Os autores também avaliaram materiais da sua instituição (Faculdade de Medicina da Universidade de Pittsburgh), recorrendo ao instrumento SAM, antes e após melhorarem esses materiais de acordo com diversas diretrizes. Antes da edição os materiais tinham um nível de lecturabilidade adequado para o 10º ano e uma classificação de “adequado” pelo instrumento SAM. Após a edição estavam adequados para o 6º ano de escolaridade e obtiveram uma classificação SAM de “superior”.
Os autores concluíram que os materiais educativos de oftalmologia estavam escritos numa linguagem difícil de compreender e que aplicar as orientações propostas pela literacia em saúde e a linguagem clara tornou o conteúdo mais mais adequado e mais fácil de ler.
Estudo 2
Readability of Online Health Information: A Meta-Narrative Systematic Review
A meta-análise levada a cabo por Daraz e equipa em 2018 avaliou 157 estudos que reportaram a lecturabilidade de 7891 websites do Canadá e Estados Unidos. A média dos resultados oscilou entre o 10º e 15º ano de escolaridade, dependendo da fórmula usada. Quando os autores estratificaram por especialidades médicas, obtiveram o mesmo resultado.

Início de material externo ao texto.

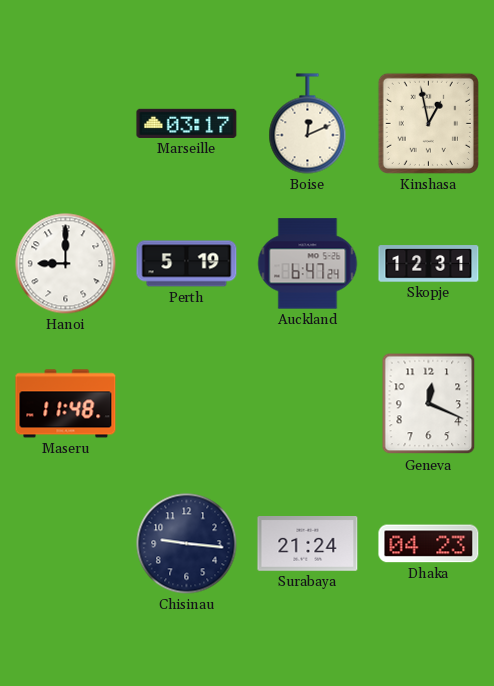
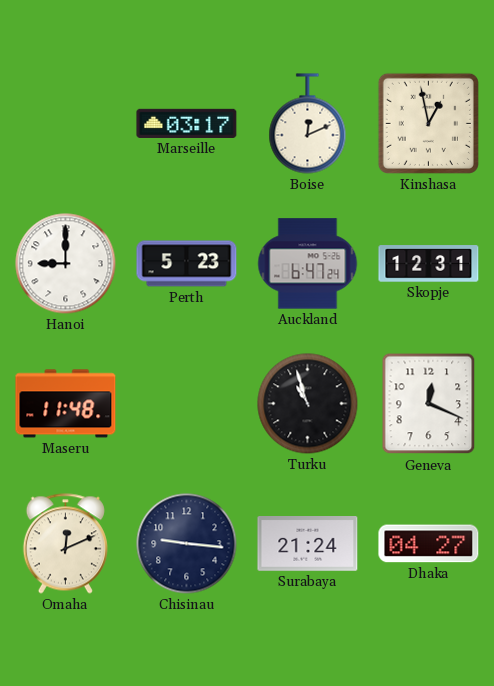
Perth: 5:19 -> 5:23
Turku: none -> 10:57
Omaha: none -> 12:11
Dhaka: 04:23 -> 04:27
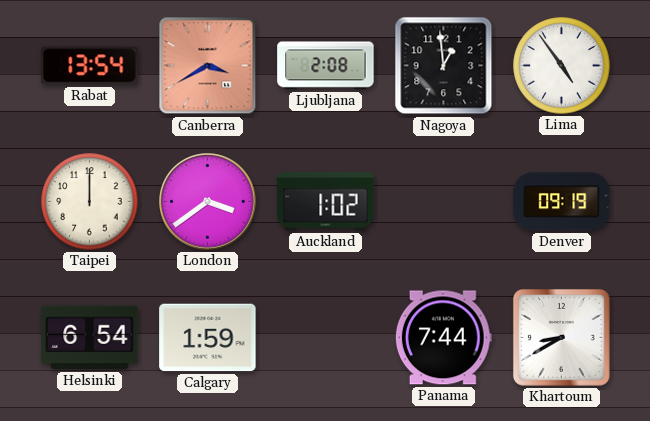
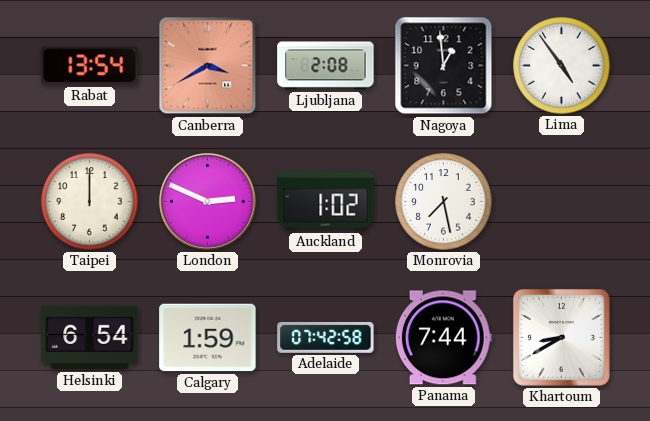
London: 3:39 -> 2:49
Monrovia: none -> 7:28
Denver: 09:19 -> none
Adelaide: none -> 07:42
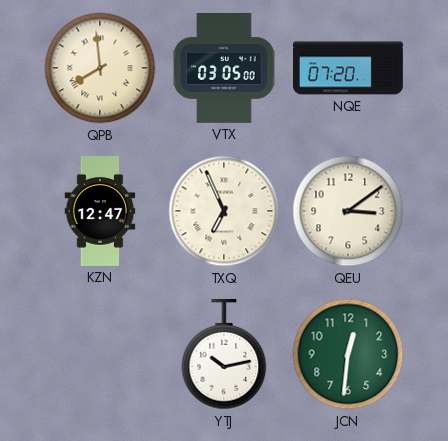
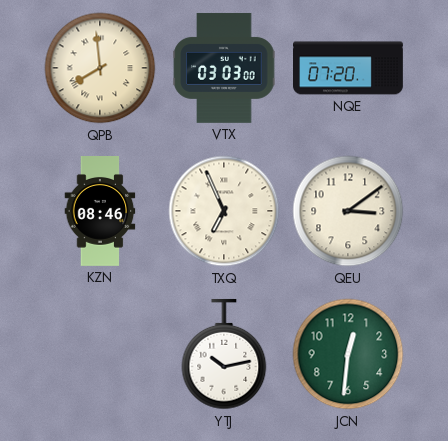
VTX: 03:05 -> 03:03
KZN: 12:47 -> 08:46
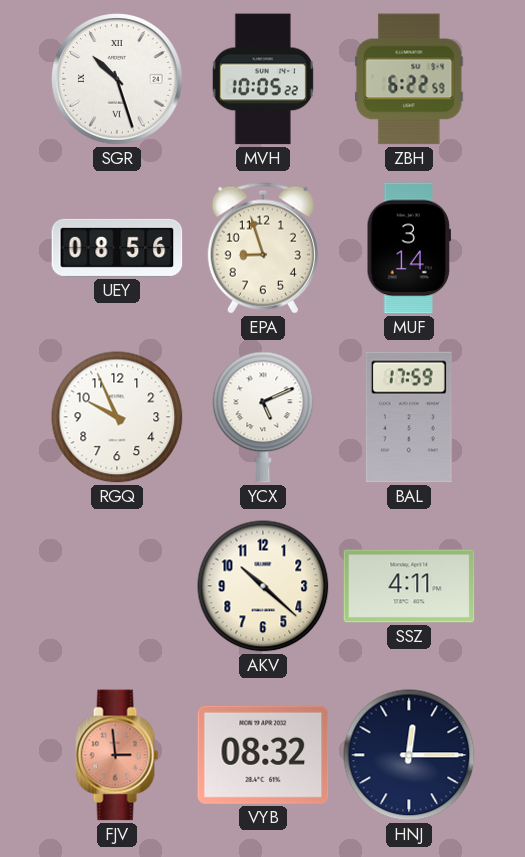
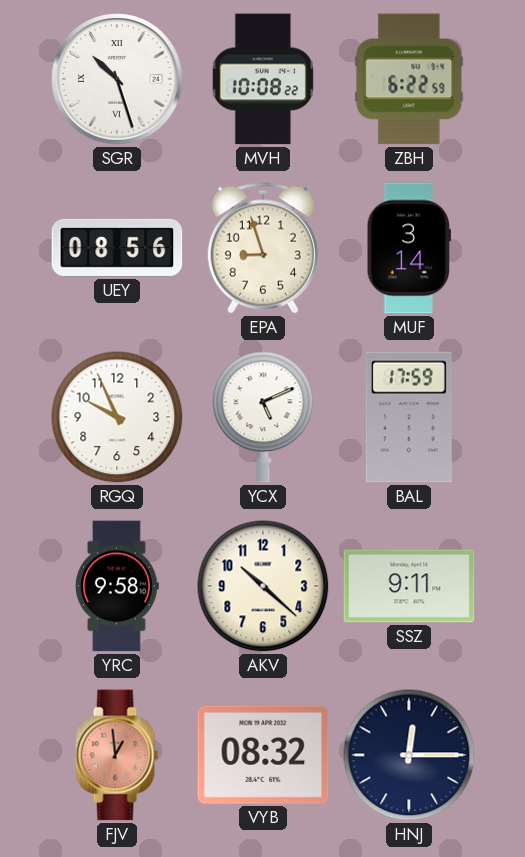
MVH: 10:05 -> 10:08
YRC: none -> 9:58
SSZ: 4:11 -> 9:11
FJV: 2:59 -> 12:59
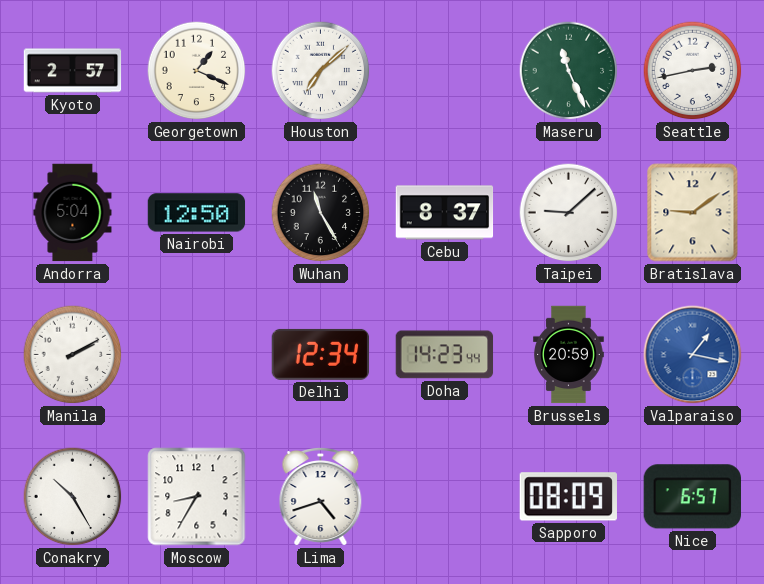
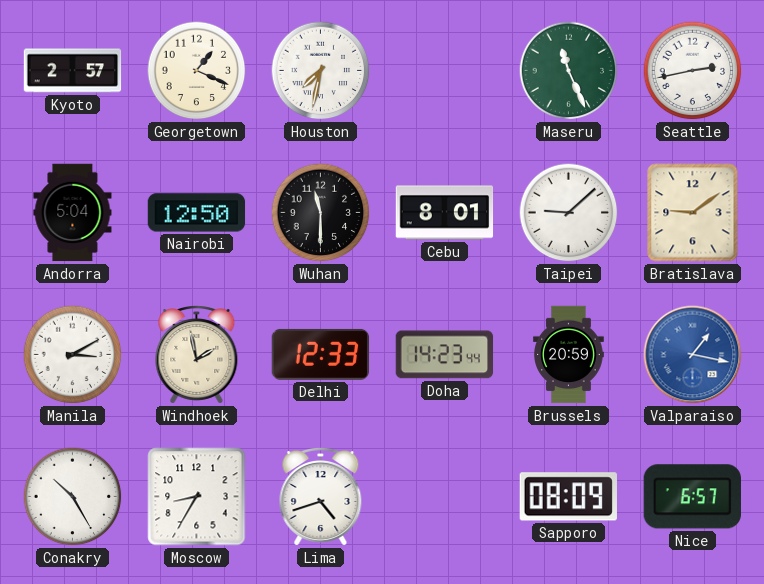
Houston: 7:08 -> 7:32
Wuhan: 11:25 -> 11:30
Cebu: 8:37 -> 8:01
Manila: 2:10 -> 3:10
Windhoek: none -> 1:58
Delhi: 12:34 -> 12:33
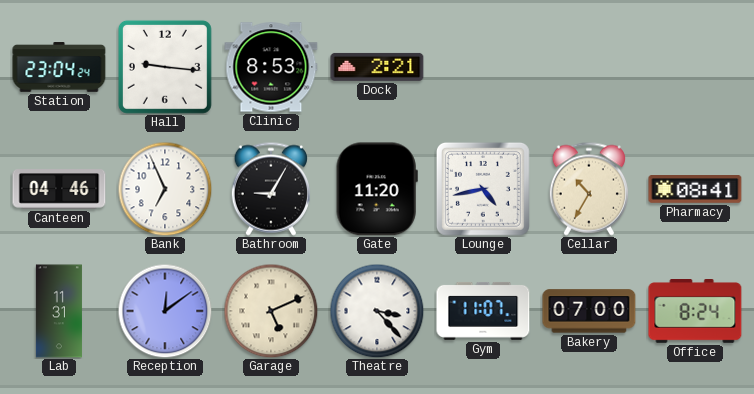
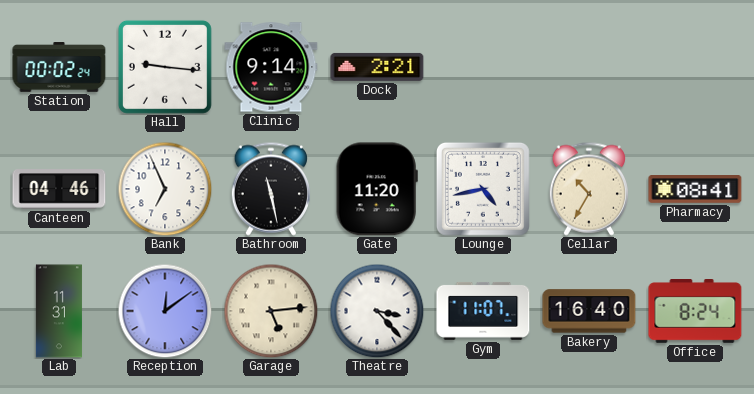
Station: 23:04 -> 00:02
Clinic: 8:53 -> 9:14
Bathroom: 9:05 -> 11:28
Garage: 5:11 -> 5:14
Bakery: 07:00 -> 16:40
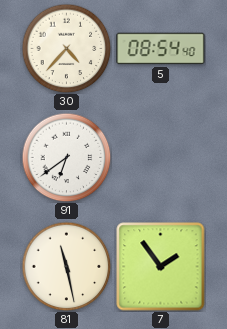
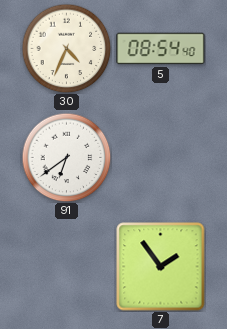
30: 4:37 -> 4:34
81: 11:28 -> none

A equipa de investigação concluiu que a lecturabilidade dos websites analisados era desadequada para o público e que são necessários esforços para a melhorar, pois informação de saúde difícil de ler e entender pode levar a desinformação e ter efeitos negativos na saúde.
Estudo 3
Contribuição para o estudo da leitura de folhetos informativos nas farmácias Portuguesas
Em Portugal este tipo de estudos não abunda. Refiro aqui o trabalho de Cavaco e Várzea, publicado em 2010, em que estudaram a lecturabilidade de 4 folhetos informativos distribuídos nas Farmácias Portuguesas. Em média foi necessária uma escolaridade de 9 anos para compreender estes folhetos. Tendo em conta que muitos utentes das farmácias são idosos, concluem os autores que os folhetos podem são ter a utilidade para a qual foram construídos, pois podem não ser totalmente compreendidos pela população a quem se destinam.
Note que estes trabalhos salientam o problema da complexidade da linguagem. Outros estudos referem a desadequação ao nível da organização da informação, do uso de imagens e design, assim como das exigências de numeracia e foco no conhecimento e não no comportamento, entre outros fatores considerados pela linguagem clara para desenvolver materiais centrados na audiência.
Conclusão
A afirmação da linguagem clara tornou-se mais evidente por volta dos anos 40. Na sua essência, pretende tornar a informação mais fácil de ler, entender e usar. Assim, linguagem clara não é uma tarefa, custo ou responsabilidade adicionais, é uma estratégia positiva, benéfica e inclusiva, que ajuda as pessoas a compreender os seus direitos, responsabilidades e opções, o que é fundamental para a nossa saúde.
Neste âmbito, embora as recomendações do uso da linguagem clara na saúde sejam fortes, as evidências mostram que a mudança de um paradigma biomédico e centrado na informação para um modelo centrado na pessoa e na ação ainda não está estabelecida. Mais formação e sensibilização dos profissionais da área poderá catalisar esta mudança.
This approach includes plain-language initiatives as a means of providing meaningful, reliable, simple and practical information for citizens, patients and consumers.